Every line that contains the word "process" is to be copied from the listing.

Extracted data:
----

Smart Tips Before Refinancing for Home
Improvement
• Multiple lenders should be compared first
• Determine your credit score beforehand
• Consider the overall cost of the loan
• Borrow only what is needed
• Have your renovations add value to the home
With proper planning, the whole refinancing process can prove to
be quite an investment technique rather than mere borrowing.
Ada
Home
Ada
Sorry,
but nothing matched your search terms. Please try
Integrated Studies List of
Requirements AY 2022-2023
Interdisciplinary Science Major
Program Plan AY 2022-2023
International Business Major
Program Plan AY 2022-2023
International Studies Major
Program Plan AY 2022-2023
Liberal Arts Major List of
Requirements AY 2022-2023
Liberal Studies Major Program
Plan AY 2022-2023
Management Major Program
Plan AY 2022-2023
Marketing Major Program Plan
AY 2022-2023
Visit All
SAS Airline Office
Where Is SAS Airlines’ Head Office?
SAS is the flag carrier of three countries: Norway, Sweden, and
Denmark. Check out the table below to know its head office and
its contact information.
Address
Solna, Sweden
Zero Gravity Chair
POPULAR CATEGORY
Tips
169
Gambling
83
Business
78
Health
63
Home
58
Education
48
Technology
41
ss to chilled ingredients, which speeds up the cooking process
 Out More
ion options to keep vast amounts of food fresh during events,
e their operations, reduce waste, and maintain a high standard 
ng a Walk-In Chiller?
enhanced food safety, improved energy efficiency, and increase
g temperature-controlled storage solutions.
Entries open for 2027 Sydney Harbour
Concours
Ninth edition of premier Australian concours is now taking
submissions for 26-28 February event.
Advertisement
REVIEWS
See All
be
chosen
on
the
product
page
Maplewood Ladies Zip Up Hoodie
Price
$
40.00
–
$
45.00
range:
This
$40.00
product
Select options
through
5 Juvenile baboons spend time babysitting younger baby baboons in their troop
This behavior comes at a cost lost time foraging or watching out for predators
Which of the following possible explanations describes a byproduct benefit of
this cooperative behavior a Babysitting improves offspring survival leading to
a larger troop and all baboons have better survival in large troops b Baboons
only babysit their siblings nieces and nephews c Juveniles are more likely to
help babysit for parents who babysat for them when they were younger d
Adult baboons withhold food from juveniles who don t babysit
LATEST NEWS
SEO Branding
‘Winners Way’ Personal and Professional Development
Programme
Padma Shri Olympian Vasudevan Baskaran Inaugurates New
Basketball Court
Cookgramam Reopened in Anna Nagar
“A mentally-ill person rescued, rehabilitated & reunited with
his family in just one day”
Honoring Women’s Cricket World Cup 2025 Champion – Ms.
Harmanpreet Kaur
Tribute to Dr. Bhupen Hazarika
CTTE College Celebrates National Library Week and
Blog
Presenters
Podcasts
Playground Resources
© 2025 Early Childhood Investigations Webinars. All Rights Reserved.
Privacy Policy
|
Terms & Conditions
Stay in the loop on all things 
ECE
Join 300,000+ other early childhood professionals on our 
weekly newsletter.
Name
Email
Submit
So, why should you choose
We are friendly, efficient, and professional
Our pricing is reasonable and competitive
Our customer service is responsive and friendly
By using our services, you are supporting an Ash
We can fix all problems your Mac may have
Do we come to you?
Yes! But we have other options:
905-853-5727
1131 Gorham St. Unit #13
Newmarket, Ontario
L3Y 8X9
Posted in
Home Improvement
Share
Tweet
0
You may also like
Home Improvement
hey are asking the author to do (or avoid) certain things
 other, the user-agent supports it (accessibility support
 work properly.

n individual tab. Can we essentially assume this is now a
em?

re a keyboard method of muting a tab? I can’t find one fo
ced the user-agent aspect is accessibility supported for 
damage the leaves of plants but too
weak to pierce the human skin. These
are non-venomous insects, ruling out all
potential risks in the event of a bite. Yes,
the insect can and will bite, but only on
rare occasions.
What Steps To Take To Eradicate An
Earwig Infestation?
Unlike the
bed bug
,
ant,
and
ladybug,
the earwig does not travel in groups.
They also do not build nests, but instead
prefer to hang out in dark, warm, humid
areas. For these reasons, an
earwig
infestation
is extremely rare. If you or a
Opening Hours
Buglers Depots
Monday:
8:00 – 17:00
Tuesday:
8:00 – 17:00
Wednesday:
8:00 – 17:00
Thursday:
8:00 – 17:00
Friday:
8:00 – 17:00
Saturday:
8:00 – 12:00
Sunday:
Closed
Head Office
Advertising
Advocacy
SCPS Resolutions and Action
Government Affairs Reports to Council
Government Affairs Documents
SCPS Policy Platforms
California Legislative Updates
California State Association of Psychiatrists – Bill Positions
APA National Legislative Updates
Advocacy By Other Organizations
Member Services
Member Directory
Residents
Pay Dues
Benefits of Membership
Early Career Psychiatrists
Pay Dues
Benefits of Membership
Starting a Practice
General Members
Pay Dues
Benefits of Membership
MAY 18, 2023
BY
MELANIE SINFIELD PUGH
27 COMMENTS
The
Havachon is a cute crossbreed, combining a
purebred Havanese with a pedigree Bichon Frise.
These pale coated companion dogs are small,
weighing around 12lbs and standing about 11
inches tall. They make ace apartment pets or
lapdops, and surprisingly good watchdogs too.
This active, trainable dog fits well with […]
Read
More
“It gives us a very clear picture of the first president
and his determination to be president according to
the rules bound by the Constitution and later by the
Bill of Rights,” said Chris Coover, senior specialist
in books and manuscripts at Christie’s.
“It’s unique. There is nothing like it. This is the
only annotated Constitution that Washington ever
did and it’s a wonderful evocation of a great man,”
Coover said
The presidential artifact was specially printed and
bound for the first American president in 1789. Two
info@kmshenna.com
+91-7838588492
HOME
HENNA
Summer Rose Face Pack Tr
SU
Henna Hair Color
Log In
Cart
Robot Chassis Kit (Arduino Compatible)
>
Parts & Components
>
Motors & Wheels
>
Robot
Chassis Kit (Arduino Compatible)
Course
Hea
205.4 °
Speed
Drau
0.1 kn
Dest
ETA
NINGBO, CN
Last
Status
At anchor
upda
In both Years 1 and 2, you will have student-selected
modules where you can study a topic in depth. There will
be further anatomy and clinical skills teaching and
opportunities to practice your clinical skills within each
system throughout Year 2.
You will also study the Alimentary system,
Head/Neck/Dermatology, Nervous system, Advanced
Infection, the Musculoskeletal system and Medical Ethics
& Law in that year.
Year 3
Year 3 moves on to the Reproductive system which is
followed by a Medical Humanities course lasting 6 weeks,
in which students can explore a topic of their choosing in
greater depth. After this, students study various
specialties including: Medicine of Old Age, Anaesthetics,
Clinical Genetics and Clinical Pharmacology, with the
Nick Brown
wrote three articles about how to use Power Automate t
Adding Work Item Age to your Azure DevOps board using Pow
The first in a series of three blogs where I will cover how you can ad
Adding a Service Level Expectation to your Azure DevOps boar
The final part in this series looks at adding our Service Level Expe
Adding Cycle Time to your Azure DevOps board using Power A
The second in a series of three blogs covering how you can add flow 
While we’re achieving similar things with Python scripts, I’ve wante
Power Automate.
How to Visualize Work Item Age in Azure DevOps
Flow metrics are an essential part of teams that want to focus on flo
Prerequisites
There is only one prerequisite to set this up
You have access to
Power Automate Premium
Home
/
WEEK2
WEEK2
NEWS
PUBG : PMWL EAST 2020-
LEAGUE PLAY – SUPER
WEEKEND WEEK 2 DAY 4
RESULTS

----

Your response:
With proper planning, the whole refinancing process can prove to
ss to chilled ingredients, which speeds up the cooking process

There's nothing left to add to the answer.